The convention, which ends tomorrow at the David L. Lawrence Convention Center, has drawn 3,000 Christian youth ministers. It is sponsored by Youth Specialties, an evangelical company whose influence has spread so widely that a Catholic Mass is among the worship options.
The organization fuses spiritual concern with social awareness. Among the more popular exhibits is a 3,000-square-foot mock-up of an African village, sponsored by the relief agency World Vision. Convention-goers use MP3 players to re-enact a day in the life of a real African whose life has been affected by AIDS.
Mr. Becchetti, president of the Center for Student Missions in El Cajon, Calif., which links church youth groups with organizations that need volunteers, began his two-day workshop with a field trip to The Pittsburgh Project on the North Side and Hosanna House in Wilkinsburg. Both achieved the difficult balance of using short-term volunteers in an effective year-round community ministry, he said.
For young volunteers "it's a real opportunity to experience loving your neighbor, the neighbor Jesus is talking about who is poor, hungry and needy," Mr. Becchetti said.
Brandon Sloterbeek, a youth minister at Lighthouse Community Church in Allendale, Mich., said the field trip gave him an idea of how to begin ministry in a Hispanic neighborhood near his church.
"At Hosanna House, they threw block parties and then asked the people at the parties what their needs were. They built Hosanna House based on those needs," he said.
Mr. Becchetti urged youth groups to partner with people who work year-round in an inner-city community, and to make sure that those people really need outside volunteers.
A big mistake is for the youth group to try to control the agenda of the mission trip, he said. A woman who runs a ministry for families of inmates in California's Folsom Prison regularly refuses food and clothing offered by well-meaning suburbanites. Her organization instead needs young people to talk and play with the children of inmates.
"What if she didn't have the backbone to say no [to the food and clothes]? Then she would have to spend time and money warehousing stuff she doesn't need, and the relationship stuff wouldn't be happening," Mr. Becchetti said.
His main theme was that relationships with people of the community are more important than tasks. If volunteers don't enjoy spending time with local people, and if they don't try to blend in and eat whatever the locals eat, the impression the people of the community are left with will be more negative than positive, he said.

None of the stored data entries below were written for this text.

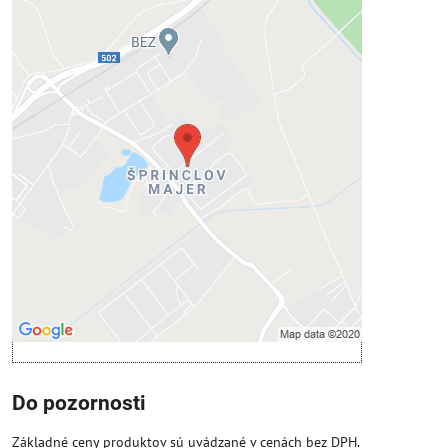
Externý obsah je blokovaný
Voľbami súkromia
Prajete si načítať externý obsah?
Povoliť tentokrát
Povoliť a zapamätať - súhlas s druhom
cookie: Funkčné
Otvoriť obsah v novom okne
Do pozornosti
Základné ceny produktov sú uvádzané v cenách bez DPH.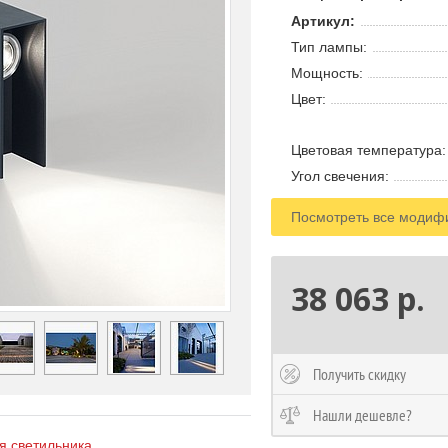
Артикул:
Тип лампы:
Мощность:
Цвет:
Цветовая температура:
Угол свечения:
Посмотреть все модиф
38 063 р.
Получить скидку
Нашли дешевле?
 светильника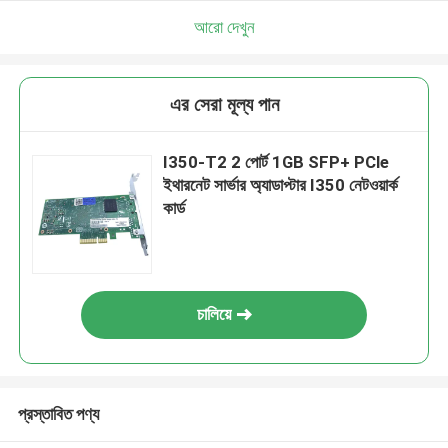
আরো দেখুন
এর সেরা মূল্য পান
I350-T2 2 পোর্ট 1GB SFP+ PCle
ইথারনেট সার্ভার অ্যাডাপ্টার I350 নেটওয়ার্ক
কার্ড
চালিয়ে
প্রস্তাবিত পণ্য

He confessed that he had once offered to send volunteers to help an inner-city black congregation build a church. The pastor was too polite to tell him that would take good jobs away from local people.
Instead, the pastor asked for volunteers to talk with youths at a notorious housing project about Jesus. Somewhat to his surprise, Mr. Becchetti was able to recruit a white, suburban youth group.
"That is now one of the most powerful ministry things that we do, but we don't do anything. We just hang out with people," he said.
His white volunteers are accepted because it is known that they have the blessing of the local pastor. Without the pastor as a sponsor and mentor, it would be virtually impossible for outsiders to work in that neighborhood, he said.
He warned against caving in to expectations of the home church that participants in urban mission trips will return with quantifiable evidence of accomplishment. When Jesus said that entrance to the kingdom of God depends on caring for the poor and imprisoned, he didn't promise that it would end poverty or crime, Mr. Becchetti said.
But great things can come of caring, said participant April Blaine, of Riverside United Methodist Church in Columbus, Ohio. A few years ago, her confirmation class cooked, served and shared a free meal at an inner-city church. Afterward, one of her teenage girls was crying because, "They're going to be hungry again tomorrow."
Ms. Blaine challenged the girl to think about how to respond. Today, her church has an extensive partnership with the other church.
That meal "triggered a lot of the things that came afterward. They can't pretend that they don't know what's happening 10 minutes from their own church," she said.